Before you can get behind the wheel, you are supposed to learn defensive driving techniques.
Alcohol consumption, cellphone use and excessive speed can cause catastrophic harm. Yet, most people never fathom being in a motor vehicle accident.
It’s important to know what to do should a crash take place, nonetheless.
Five considerations when responding to a crash
Some traffic incidents may not seem serious. However, there is always the possibility of sustaining injuries – many of which might not become immediately apparent.
- Check for injuries. If you or one of your passengers experience neck or back pain, remain still until paramedics arrive.
- Determine whether you are in danger. Approaching vehicles may not anticipate the need to stop, and smoke or the smell of gas could indicate further risk. If you are physically able to do so, turn your hazard lights on and pull your vehicle over to a safer location, out of the flow of traffic.
- See if other people are hurt. You may be able to assist with first aid or provide comfort until trained help arrives.
- Report the crash. Authorities can evaluate the potential causes of the incident and provide immediate medical attention.
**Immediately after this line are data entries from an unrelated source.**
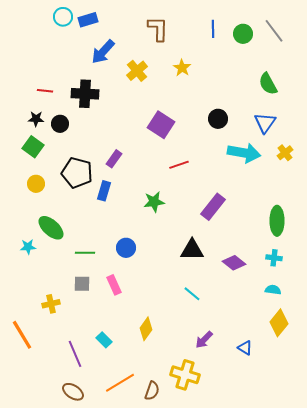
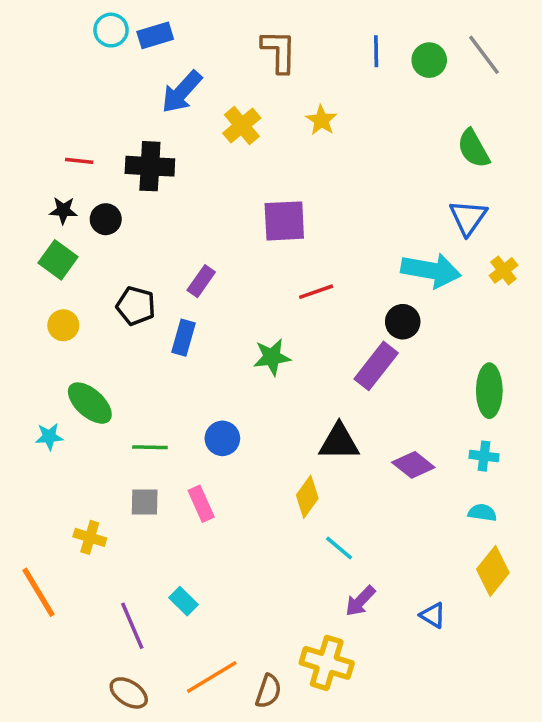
black circle: (218, 119) -> (403, 322), moved
purple square: (161, 125) -> (284, 221), turned -36
black pentagon: (77, 173) -> (136, 306), size x0.7
cyan line: (192, 294) -> (339, 548), moved
yellow cross: (51, 304) -> (90, 537), turned 30
yellow diamond: (146, 329) -> (307, 497), moved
Proving an insurance claim may rest on a police report, which will likely be helpful in recovering damages through a personal injury lawsuit as well.
- Gather information. After a crash, the involved drivers must exchange names, phone numbers, addresses and automobile insurance policy numbers. Witness statements and pictures of the scene, vehicles and injuries could also help with a financial recovery.
After receiving permission to leave the scene, you should have your physician evaluate you for injuries. Your medical documentation will be reviewed if you decide to seek compensation, so be thorough in reporting your symptoms. If you believe another motorist’s negligence is to blame, time is of the essence in exploring your options.